The lines to reproduce run from the one containing "https://luccte" to the end of the listing. Reproduce them exactly, both ends included, and nothing else.

++++ SOURCE RECORDS ++++

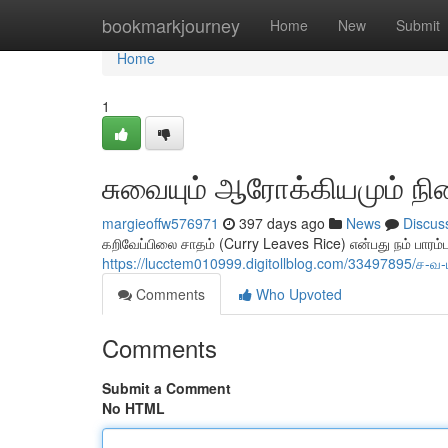
Home
bookmarkjourney
Home
New
Submit
Home
1
சுவையும் ஆரோக்கியமும் நி
margieoffw576971
397 days ago
News
Discus
கறிவேப்பிலை சாதம் (Curry Leaves Rice) என்பது நம் பாரம
https://lucctem010999.digitollblog.com/33497895/ச
Comments
Who Upvoted
Comments
Submit a Comment
No HTML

++++

» **EXERCISE ANSWER**:
https://lucctem010999.digitollblog.com/33497895/ச
Comments
Who Upvoted
Comments
Submit a Comment
No HTML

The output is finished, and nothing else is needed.